Splert said:If 'TED is not designed to make a profit then how is UAL going to convince the ATSB to finance a losing operation whose only chance is to destroy the competition that has lead to lower fares that benefits the American people.
United is doing relatively great and is on track to exit bankruptcy without ATSB financing. United has met or exceeded all their DIP requirements and posted solid October numbers. Here's a glimpse of how well they are doing:
UAL Reports Strong October Results, Generates $25 Million Net Income, Excluding Reorganization Expenses
$60 Million Monthly Operating Income, Positive Cash Flow of $7 Million
Per Day
Meets DIP Covenant EBITDAR for Ninth Consecutive Month
Unit Revenue Improves 9% YOY
Reiterates Position on Pension Funding
CHICAGO, Nov. 20 /PRNewswire-FirstCall/ -- UAL Corporation (OTC Bulletin Board: UALAQ), the holding company whose primary subsidiary is United Airlines, today filed its October Monthly Operating Report (MOR) with the United States Bankruptcy Court. The Company reported a net income for October of $25 million, excluding reorganization expenses of $149 million. The majority of reorganization expenses were non-cash items resulting from the rejection of aircraft as the company aligns its fleet to the market.
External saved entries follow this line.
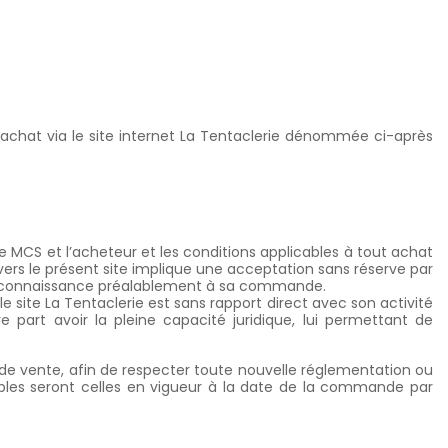
 achat via le site internet La Tentaclerie dénommée ci-après
tre MCS
et l’acheteur et les conditions applicables à tout achat
ravers le présent site implique une acceptation sans réserve par
ris connaissance préalablement à sa commande.
le site La Tentaclerie est sans rapport direct avec son activité
re part avoir la pleine capacité juridique, lui permettant de
 de vente, afin de respecter toute nouvelle réglementation ou
licables seront celles en vigueur à la date de la commande par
Operating profit for the month was $60 million. This is an improvement of about $300 million compared to October one year ago. Positive cash flow during the month was $7 million per day, excluding a quarterly retroactive wage payment to International Association of Machinists members of $63 million. UAL met the requirements of its debtor-in-possession (DIP) financing for the ninth straight month.
"What these results point to is that United's restructuring has established a foundation for success -- it is back in the game, competing," said Glenn F. Tilton, chairman, president and chief executive officer. "We still have work to do, but United's steady progress shows that we are creating an airline that will be profitable and sustainable for the long term."
"Month after month, United continues to generate solid financial results," said Jake Brace, United's executive vice president and chief financial officer. "Cash flow remains strong, and we ended the month with a cash balance of $2.5 billion. UAL's systemwide passenger unit revenue was up 9% year-over-year -_ well ahead of the industry average. We met the requirements of our DIP covenants and expect to meet them for November as well."
UAL generated positive cash flow of about $206 million, excluding a quarterly retroactive wage payment to International Association of Machinists members of $63 million. UAL ended October with a cash balance of about $2.5 billion, which included $650 million in restricted cash (filing entities only). As part of its DIP financing agreements, UAL's lenders required the Company to achieve a cumulative EBITDAR (earnings before interest, taxes, depreciation, amortization and aircraft rent) of $46 million between December 1, 2002 and October 31, 2003.
"United employees once again delivered strong operational performance in spite of the challenges presented by the wildfires in California and the increase in load factor over last year," said Pete McDonald, executive vice president _ Operations. "Systemwide, 77 percent of United flights departed exactly on time. On-time arrivals within 14 minutes was 86.2 percent."
Separately, in response to a New York Times article from November 20, 2003, regarding pensions, Brace stated, "Some people are trying to confuse our situation. The facts are that we can fund our pension obligations on the standard, non-accelerated timetable; we intend to continue to fund our pension obligations; and we do not want to shift this burden to the Pension Benefit Guaranty Corporation (PBGC) and the American taxpayer.
"The only issue we have is the significantly accelerated pension funding schedule currently mandated. United, along with many other companies, supports the efforts in Congress to modify this accelerated timeline and smooth out pension contributions in the short term. This would enable companies to protect the pension benefits of millions of American workers and retirees for the future. We are emphatically not seeking government aid or asking the government to take over our obligations."